Di, 16. Oktober 2018

Neue Vorwürfe

15.06.2018 06:42

Lobbying: „30.000 € pro Monat für Gusenbauer“

Eine professionelle Lobbying-Tätigkeit für den ukrainischen Präsidenten Viktor Janukowitsch hat Ex-Kanzler Alfred Gusenbauer noch im Februar bestritten. Jetzt liefert das US-Medienunternehmen Bloomberg neue Details nach: Laut US-Gerichtsakten zum Verfahren gegen Donald Trumps Wahlkampfmanager Paul Manafort soll der Ex-SPÖ-Chef pro Monat 30.000 € für seine Lobbying-Aktivitäten erhalten haben - es existiert ein belastendes Memo.

Seit sieben Monaten ist Paul Manafort wegen Verschwörung gegen die Vereinigten Staaten und des Verdachts der Geldwäsche angeklagt. Die von FBI-Sonderermittler Robert Mueller bei einem US-Geschworenengericht erhobene Anklage umfasst zwölf Punkte, inklusive Falschaussagen und das Verbergen von ausländischen Bankkonten.

In diesem in den USA fast täglich für Schlagzeilen sorgenden Prozess tauchte nun erneut der Name Alfred Gusenbauer auf: In einem Memo vom 10. Juni 2012 des britischen Journalisten Alan Friedman, der Paul Manafort bei seinen Lobbying-Projekten unterstützte, ist ein Telefongespräch mit Gusenbauer dokumentiert. Zitat: „Alfred Gusenbauer is willing to be discreet.“ Gusenbauer sei gewillt, diskret zu sein.

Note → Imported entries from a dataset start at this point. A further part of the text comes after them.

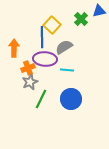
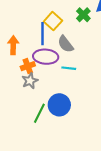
gray semicircle: (64, 47) -> (66, 44), turned -96
green line: (41, 99) -> (39, 113), moved
blue circle: (71, 99) -> (59, 105), moved

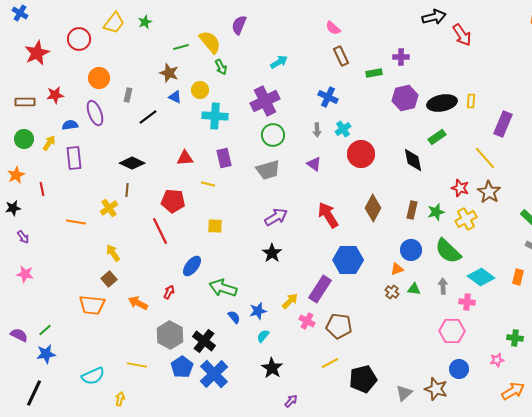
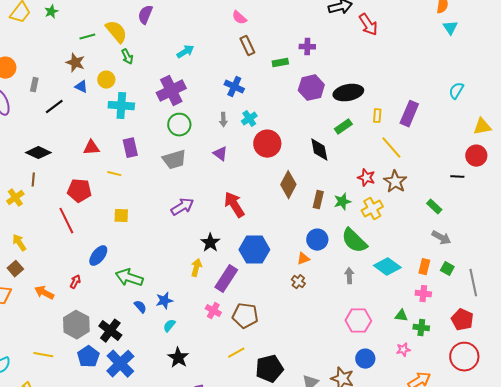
yellow rectangle: (471, 101) -> (377, 116), moved
brown diamond: (373, 208) -> (288, 185), moved
black star: (272, 253) -> (210, 243), moved
green triangle: (414, 289) -> (401, 316), moved
yellow arrow: (290, 301) -> (196, 268), moved, turned -30
pink cross: (467, 302) -> (423, 294), moved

Und die Journalisten von Bloomberg schreiben weiter: „Gusenbauer bekam für seine Hilfe, das Image des pro-russischen ukrainischen Präsidenten Janukowitsch im Westen zu verbessern, 30.000 € im Monat.“

Memo über Gusenbauer: „A good investment ...“
In diesem Memo von Alan Friedman ist dazu noch notiert: „My view is that is a very good investment.“ Ein möglicher Hinweis, dass Gusenbauers Mitarbeit bei dieser Lobbying-Gruppe früherer europäischer Spitzenpolitiker durchaus geschätzt worden sein könnte.

Weitere Namen veröffentlicht
ABC News hat in der Zwischenzeit weitere Namen der sogenannten Hapsburg Group, die aus mehreren ehemaligen Politiken bestehen soll, die sich dem Lobbying zugewandt hätten, veröffentlicht: Neben Gusenbauer und Italiens Ex-Premier Romano Prodi werden der belgische Richter Jean-Paul Moerman, der ehemalige Chef des deutschen Bundeskanzleramtes Bodo Hombach sowie der spanischen EX-NATO-Generalsekretär, Javier Solana, genannt.

Der frühere SPÖ-Bundeskanzler hat bisher jede Verwicklung in diese Lobbying-Causa dementiert: „Ich habe niemals für Janukowitsch oder die Partei der Regionen Aktivitäten gesetzt.“

Sein Interesse habe 2012 und 2013 lediglich darin bestanden, dass die Ukraine näher an Europa herangeführt werde, betonte Gusenbauer vor drei Monaten: „Ich habe mich bei öffentlichen Veranstaltungen in Paris, Brüssel und Berlin dafür eingesetzt.“ Er habe diese Position auch in den USA vertreten, Paul Manafort habe er damals „zwei oder drei Mal bei Veranstaltungen getroffen“. Mit dessen Aktivitäten in der Ukraine und für Janukowitsch will er selbst aber nie etwas zu tun gehabt haben. Über seine Bezahlung wollte der Ex-Kanzler nichts sagen.

Für die SPÖ, die in ihrer Oppositionsrolle eben mit dem Thema „soziale Gerechtigkeit“ zu punkten versucht, kommen die Neuigkeiten aus den USA über eine mögliche 30.000-€-Monats-Gage für einen Ex-SPÖ-Chef eher ungelegen.